Linking Rapamycin, Fasting, and Spermadine in Slowing Aging
Most of the approaches shown to slow aging in laboratory species influence the same underlying mechanisms, meaning the regulation of cell maintenance processes that are activated in response to stresses such as heat, cold, lack of nutrients, and so forth. Arguably the most well studied of these processes is autophagy, a recycling of damaged and excess structures in the cell. This response to stress is fundamental to the evolutionary success of multicellular life, and has existed in more or less its current form for so long that its tendrils sprawl throughout every part of the complex map of cellular biochemistry. Any unbiased search for ways to slow aging will primarily, arguably near entirely, find ways to mimic portions of the response to stress - and researchers have been conducting these searches for decades.
Given a diverse set of apparently unrelated interventions that all turn out to slow aging by affecting different portions of the regulatory system governing stress responses, the next step is to join these dots together. Research of the sort reported in today's open access paper has become commonplace. Here, and in many other cases, researchers find a link between intervention A (in this case rapamycin) and intervention B (in this case spermadine), which leads to a better understand of how the two intervention fit into the regulatory systems governing cell maintenance activities, autophagy in particular.

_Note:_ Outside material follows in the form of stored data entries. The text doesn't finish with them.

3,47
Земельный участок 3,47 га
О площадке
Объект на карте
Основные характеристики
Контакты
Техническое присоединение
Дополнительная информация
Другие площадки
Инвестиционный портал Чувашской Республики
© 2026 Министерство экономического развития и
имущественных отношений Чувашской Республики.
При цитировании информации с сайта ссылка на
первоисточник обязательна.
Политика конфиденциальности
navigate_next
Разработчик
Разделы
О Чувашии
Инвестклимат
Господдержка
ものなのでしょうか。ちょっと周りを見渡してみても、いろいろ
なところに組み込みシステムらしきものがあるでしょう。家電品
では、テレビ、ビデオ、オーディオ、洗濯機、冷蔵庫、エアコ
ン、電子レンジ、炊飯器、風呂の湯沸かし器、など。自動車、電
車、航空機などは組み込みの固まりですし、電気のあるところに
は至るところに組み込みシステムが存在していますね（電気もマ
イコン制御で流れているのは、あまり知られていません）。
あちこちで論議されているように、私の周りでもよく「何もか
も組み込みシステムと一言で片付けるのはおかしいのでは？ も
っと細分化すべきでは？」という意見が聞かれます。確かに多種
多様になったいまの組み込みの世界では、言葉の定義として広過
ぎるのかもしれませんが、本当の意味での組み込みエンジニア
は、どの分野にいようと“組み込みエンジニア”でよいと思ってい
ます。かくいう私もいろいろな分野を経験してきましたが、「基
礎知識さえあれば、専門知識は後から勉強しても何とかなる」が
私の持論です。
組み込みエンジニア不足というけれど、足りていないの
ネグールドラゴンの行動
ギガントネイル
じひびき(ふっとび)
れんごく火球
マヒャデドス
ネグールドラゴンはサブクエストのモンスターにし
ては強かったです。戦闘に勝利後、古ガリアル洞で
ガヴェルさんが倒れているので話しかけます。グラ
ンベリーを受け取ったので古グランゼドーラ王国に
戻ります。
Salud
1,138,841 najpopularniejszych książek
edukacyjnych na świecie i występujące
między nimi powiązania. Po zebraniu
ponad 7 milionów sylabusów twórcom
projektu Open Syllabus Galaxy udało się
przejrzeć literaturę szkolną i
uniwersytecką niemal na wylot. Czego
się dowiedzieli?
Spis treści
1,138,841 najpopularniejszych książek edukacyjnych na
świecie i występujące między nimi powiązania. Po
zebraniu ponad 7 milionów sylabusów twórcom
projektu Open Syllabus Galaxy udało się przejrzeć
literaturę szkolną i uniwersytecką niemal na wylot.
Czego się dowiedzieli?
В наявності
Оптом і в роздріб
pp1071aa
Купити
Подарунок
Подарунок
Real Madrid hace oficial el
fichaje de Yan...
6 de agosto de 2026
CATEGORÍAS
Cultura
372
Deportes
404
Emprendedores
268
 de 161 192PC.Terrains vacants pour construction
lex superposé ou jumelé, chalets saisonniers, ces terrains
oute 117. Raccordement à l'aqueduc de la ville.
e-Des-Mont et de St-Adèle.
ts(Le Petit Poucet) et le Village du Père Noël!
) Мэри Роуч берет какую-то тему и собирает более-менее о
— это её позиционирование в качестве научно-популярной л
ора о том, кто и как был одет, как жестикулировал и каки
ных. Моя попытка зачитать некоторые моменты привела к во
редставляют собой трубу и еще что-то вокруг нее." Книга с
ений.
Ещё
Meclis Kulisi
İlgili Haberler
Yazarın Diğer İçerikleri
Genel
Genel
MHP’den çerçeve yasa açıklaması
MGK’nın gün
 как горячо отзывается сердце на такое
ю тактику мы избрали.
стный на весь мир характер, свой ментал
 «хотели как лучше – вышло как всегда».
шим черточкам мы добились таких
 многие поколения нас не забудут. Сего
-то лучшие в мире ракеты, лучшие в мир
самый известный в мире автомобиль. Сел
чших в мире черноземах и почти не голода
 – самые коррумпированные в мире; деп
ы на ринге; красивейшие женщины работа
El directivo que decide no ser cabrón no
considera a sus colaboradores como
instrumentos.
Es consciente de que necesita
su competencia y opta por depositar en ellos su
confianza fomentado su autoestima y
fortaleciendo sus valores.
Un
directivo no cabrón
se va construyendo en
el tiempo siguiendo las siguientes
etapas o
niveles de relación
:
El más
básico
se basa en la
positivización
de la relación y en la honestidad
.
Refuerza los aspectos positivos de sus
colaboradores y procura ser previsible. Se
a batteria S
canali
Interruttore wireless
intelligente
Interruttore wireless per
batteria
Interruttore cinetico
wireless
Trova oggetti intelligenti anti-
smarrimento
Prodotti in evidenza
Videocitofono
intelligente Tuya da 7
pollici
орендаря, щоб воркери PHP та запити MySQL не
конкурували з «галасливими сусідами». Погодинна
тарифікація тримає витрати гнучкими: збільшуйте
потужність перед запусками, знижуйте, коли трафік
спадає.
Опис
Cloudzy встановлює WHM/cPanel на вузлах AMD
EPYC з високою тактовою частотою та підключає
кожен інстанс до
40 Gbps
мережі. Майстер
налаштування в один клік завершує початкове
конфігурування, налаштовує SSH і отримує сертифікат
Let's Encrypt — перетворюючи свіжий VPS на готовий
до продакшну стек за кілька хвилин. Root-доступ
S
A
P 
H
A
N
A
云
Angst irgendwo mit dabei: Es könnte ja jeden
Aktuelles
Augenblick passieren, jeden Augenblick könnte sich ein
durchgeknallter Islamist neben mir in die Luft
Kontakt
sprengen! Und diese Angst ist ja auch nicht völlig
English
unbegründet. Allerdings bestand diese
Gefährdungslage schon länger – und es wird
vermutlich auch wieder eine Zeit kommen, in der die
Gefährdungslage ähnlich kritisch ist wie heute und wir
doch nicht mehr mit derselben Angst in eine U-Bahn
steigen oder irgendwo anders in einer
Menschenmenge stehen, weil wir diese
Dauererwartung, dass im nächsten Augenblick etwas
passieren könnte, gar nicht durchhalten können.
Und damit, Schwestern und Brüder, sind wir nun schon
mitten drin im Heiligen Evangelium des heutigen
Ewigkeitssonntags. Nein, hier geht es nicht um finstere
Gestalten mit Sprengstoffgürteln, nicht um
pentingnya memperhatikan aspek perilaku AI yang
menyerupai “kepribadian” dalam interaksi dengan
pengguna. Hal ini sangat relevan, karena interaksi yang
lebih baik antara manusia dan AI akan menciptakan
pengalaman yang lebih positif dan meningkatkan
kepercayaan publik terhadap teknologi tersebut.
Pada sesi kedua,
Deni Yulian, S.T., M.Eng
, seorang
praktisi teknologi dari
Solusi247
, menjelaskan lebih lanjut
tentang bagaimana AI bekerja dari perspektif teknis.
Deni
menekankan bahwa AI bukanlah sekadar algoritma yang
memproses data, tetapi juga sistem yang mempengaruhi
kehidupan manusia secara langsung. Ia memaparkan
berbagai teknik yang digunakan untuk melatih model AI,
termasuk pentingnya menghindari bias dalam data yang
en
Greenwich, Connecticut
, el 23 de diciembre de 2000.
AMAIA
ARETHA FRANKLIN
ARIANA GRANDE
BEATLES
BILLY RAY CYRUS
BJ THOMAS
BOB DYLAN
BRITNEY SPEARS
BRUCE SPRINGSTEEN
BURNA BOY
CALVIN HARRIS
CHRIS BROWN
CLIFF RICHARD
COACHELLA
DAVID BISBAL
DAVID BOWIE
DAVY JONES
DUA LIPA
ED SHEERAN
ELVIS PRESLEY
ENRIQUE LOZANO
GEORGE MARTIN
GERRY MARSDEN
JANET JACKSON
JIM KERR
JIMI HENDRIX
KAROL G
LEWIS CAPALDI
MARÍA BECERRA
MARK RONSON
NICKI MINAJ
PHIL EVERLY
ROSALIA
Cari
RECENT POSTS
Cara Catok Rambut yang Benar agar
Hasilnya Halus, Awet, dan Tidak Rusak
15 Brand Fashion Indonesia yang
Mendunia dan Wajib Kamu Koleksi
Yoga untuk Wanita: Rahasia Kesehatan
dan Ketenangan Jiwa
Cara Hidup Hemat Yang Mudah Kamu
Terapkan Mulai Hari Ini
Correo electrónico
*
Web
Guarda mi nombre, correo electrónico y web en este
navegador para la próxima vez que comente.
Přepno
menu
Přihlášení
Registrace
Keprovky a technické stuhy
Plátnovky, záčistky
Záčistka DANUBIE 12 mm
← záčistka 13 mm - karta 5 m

A surge in endogenous spermidine is essential for rapamycin-induced autophagy and longevity
Polyamines, including putrescine, spermidine, and spermine, as well as their precursors and regulatory enzymes, are highly conserved across species. Our previous work has highlighted the multifaceted consequences of spermidine supplementation, which exerts cardioprotective and neuroprotective effects, stimulates autophagy and mitochondrial function, and extends lifespan in a variety of laboratory models. These findings are particularly salient given that polyamine metabolism, predominantly regulated by the pacemaker enzyme ODC1 (ornithine decarboxylase 1), is a critical driver of cellular growth. The concordant activity of polyamines, stimulation of cell growth and induction of autophagy, differs from the discordant action of MTOR (mechanistic target of rapamycin kinase), which stimulates cell growth but represses autophagy.
Rapamycin, a potent and selective inhibitor of MTOR, has long been recognized for its ability to extend longevity across species, including yeast and worms. Our recent data demonstrate that rapamycin treatment in yeast is accompanied by a concomitant increase in endogenous spermidine levels. Notably, the inhibition of endogenous spermidine synthesis significantly attenuates the autophagy-inducing and longevity-promoting effects of rapamycin in yeast, human cell lines, and worms, underscoring the essential role of polyamine metabolism in these processes. Accordingly, our study provides further compelling evidence that the pro-autophagic and lifespan-extending effects of dietary restriction and intermittent fasting - physiological triggers that shut down TOR signaling - are largely dependent on functional endogenous polyamine metabolism.
Acute fasting is associated with an increase in polyamine levels across multiple species and tissues, supporting our hypothesis that this rise in polyamines is necessary to trigger the autophagic cascade. Moreover, genetic perturbation of MTOR activity in transgenic mice further corroborates our findings, as changes in spermidine levels align with expected autophagic outcomes. Notably, our previous work has shown that spermidine can effectively counteract the downstream effects of hyperactive insulin-IGF1 signaling during cardiac aging in mice. These findings indicate that spermidine is not only a "caloric restriction mimetic" in the sense that its supplementation mimics the beneficial effects of nutrient deprivation on organismal health but that it is also an obligatory downstream effector of the antiaging effects of fasting and rapamycin.